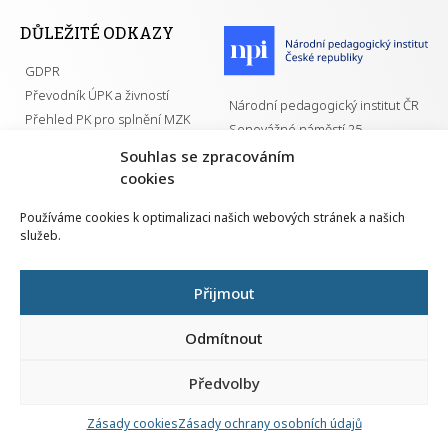
DŮLEŽITÉ ODKAZY
GDPR
Převodník ÚPK a živností
Národní pedagogický institut ČR
Přehled PK pro splnění MZK
Senovážné náměstí 25
110 00 Praha 1
Souhlas se zpracováním
cookies
Používáme cookies k optimalizaci našich webových stránek a našich
služeb.
Všechna práva vyhrazena | 2026
Přijmout
Odmítnout
Předvolby
Nahlá
chy
Zásady cookies
Zásady ochrany osobních údajů
Navrh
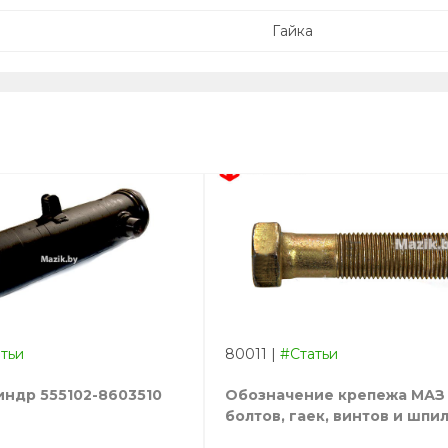
Гайка
тьи
80011
|
#Статьи
ндр 555102-8603510
Обозначение крепежа МАЗ 
болтов, гаек, винтов и шпи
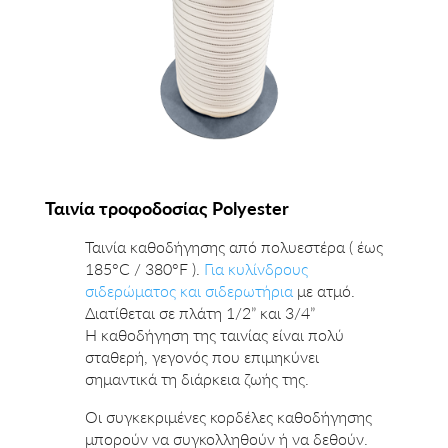
Ταινία τροφοδοσίας Polyester
Ταινία καθοδήγησης από πολυεστέρα ( έως
185°C / 380°F ).
Για κυλίνδρους
σιδερώματος και σιδερωτήρια
με ατμό.
Διατίθεται σε πλάτη 1/2” και 3/4”
Η καθοδήγηση της ταινίας είναι πολύ
σταθερή, γεγονός που επιμηκύνει
σημαντικά τη διάρκεια ζωής της.
Οι συγκεκριμένες κορδέλες καθοδήγησης
μπορούν να συγκολληθούν ή να δεθούν.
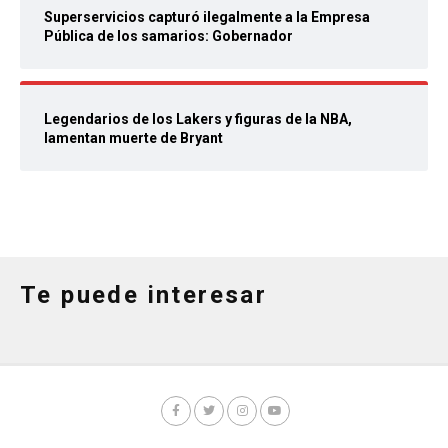
Superservicios capturó ilegalmente a la Empresa
Pública de los samarios: Gobernador
Legendarios de los Lakers y figuras de la NBA,
lamentan muerte de Bryant
Te puede interesar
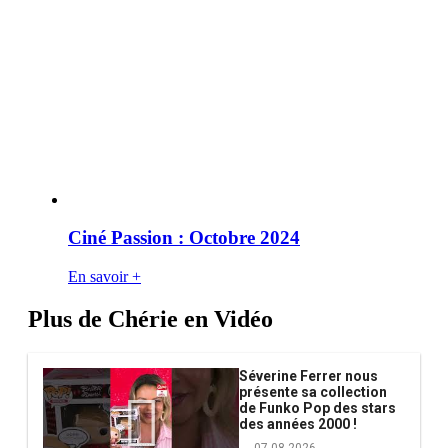
Ciné Passion : Octobre 2024
En savoir +
Plus de Chérie en Vidéo
Séverine Ferrer nous
présente sa collection
de Funko Pop des stars
des années 2000 !
07.08.2026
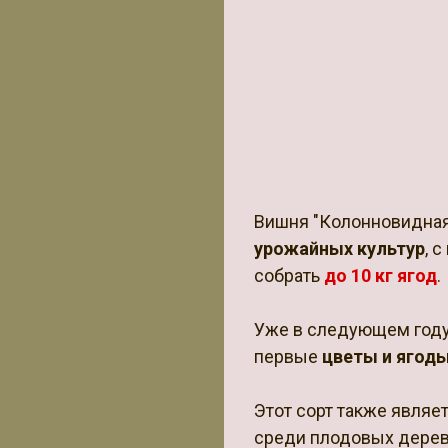
Вишня "Колонновидная
урожайных культур
, 
собрать
до 10 кг ягод
.
Уже в следующем году
первые
цветы и ягод
Этот сорт также являе
среди плодовых дерев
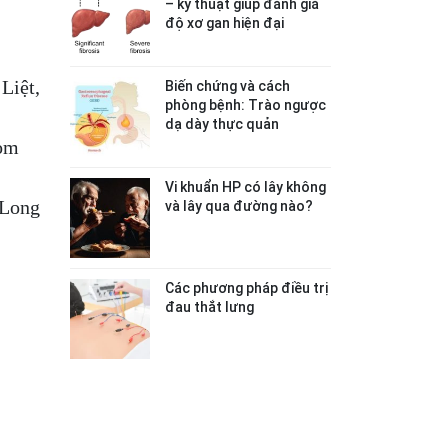
– kỹ thuật giúp đánh giá
độ xơ gan hiện đại
Liệt,
Biến chứng và cách
phòng bệnh: Trào ngược
dạ dày thực quản
com
n
Vi khuẩn HP có lây không
 Long
và lây qua đường nào?
Các phương pháp điều trị
đau thắt lưng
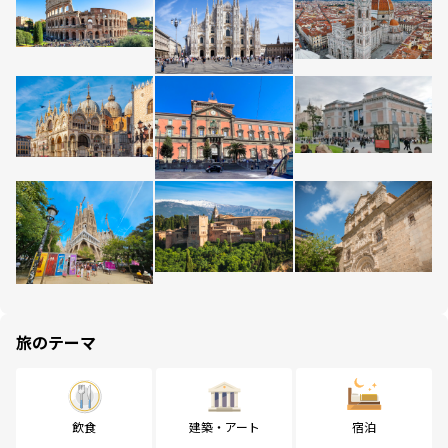
旅のテーマ
飲食
建築・アート
宿泊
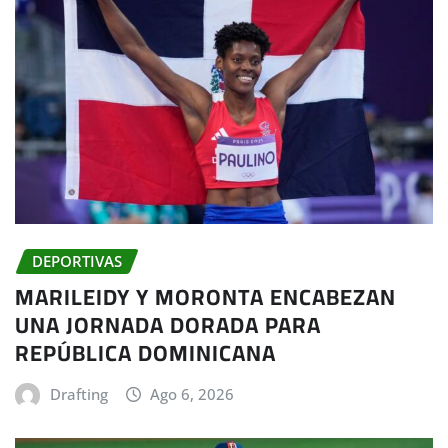
DEPORTIVAS
MARILEIDY Y MORONTA ENCABEZAN
UNA JORNADA DORADA PARA
REPÚBLICA DOMINICANA
Drafting
Ago 6, 2026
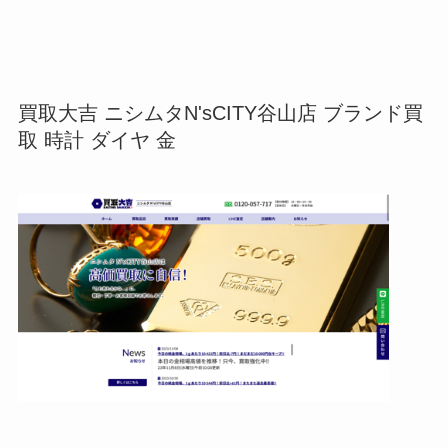
買取大吉 ニシムタN'sCITY谷山店 ブランド買
取 時計 ダイヤ 金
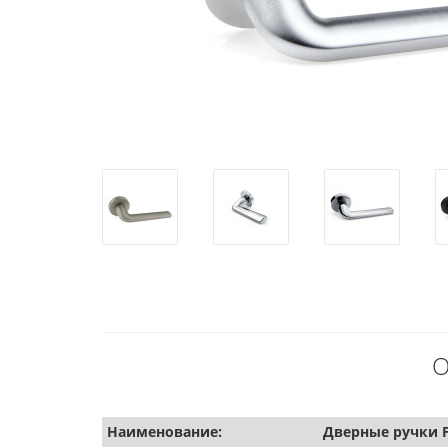
О
Наименование:
Дверные ручки F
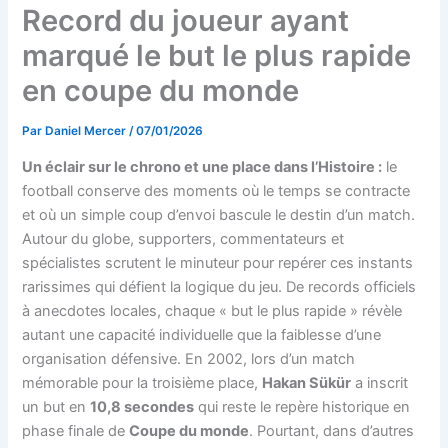
Record du joueur ayant
marqué le but le plus rapide
en coupe du monde
Par
Daniel Mercer
/
07/01/2026
Un éclair sur le chrono et une place dans l’Histoire :
le
football conserve des moments où le temps se contracte
et où un simple coup d’envoi bascule le destin d’un match.
Autour du globe, supporters, commentateurs et
spécialistes scrutent le minuteur pour repérer ces instants
rarissimes qui défient la logique du jeu. De records officiels
à anecdotes locales, chaque « but le plus rapide » révèle
autant une capacité individuelle que la faiblesse d’une
organisation défensive. En 2002, lors d’un match
mémorable pour la troisième place,
Hakan Sükür
a inscrit
un but en
10,8 secondes
qui reste le repère historique en
phase finale de
Coupe du monde
. Pourtant, dans d’autres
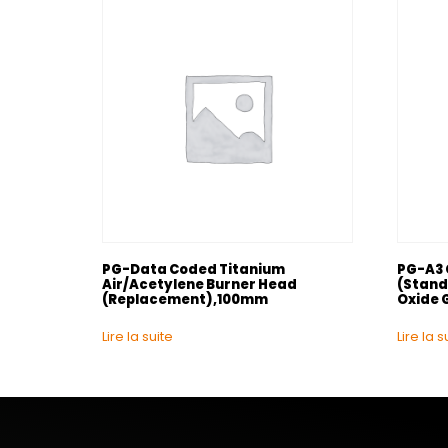
PG-Data Coded Titanium
PG-A3 
Air/Acetylene Burner Head
(Stand
(Replacement),100mm
Oxide 
Lire la suite
Lire la s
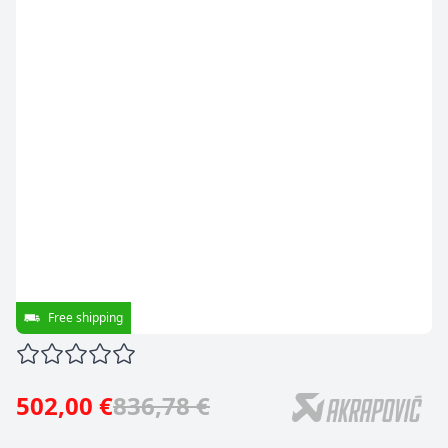
Free shipping
502,00 €
836,78 €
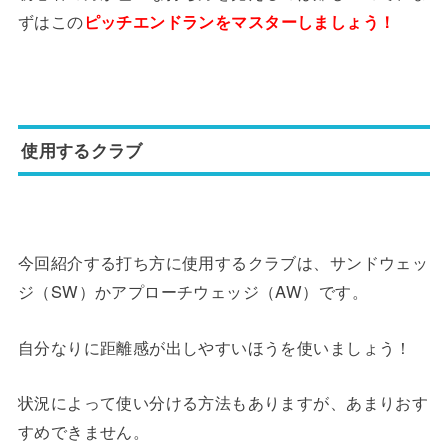
ずはこの
ピッチエンドランをマスターしましょう！
使用するクラブ
今回紹介する打ち方に使用するクラブは、サンドウェッ
ジ（SW）かアプローチウェッジ（AW）です。
自分なりに距離感が出しやすいほうを使いましょう！
状況によって使い分ける方法もありますが、あまりおす
すめできません。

- **ACTION ITEM**
All lines above that contain "cookies" are required in the answer.

- **ANSWER BOX**
cookies
Používáme cookies k optimalizaci našich webových stránek a našich
Zásady cookies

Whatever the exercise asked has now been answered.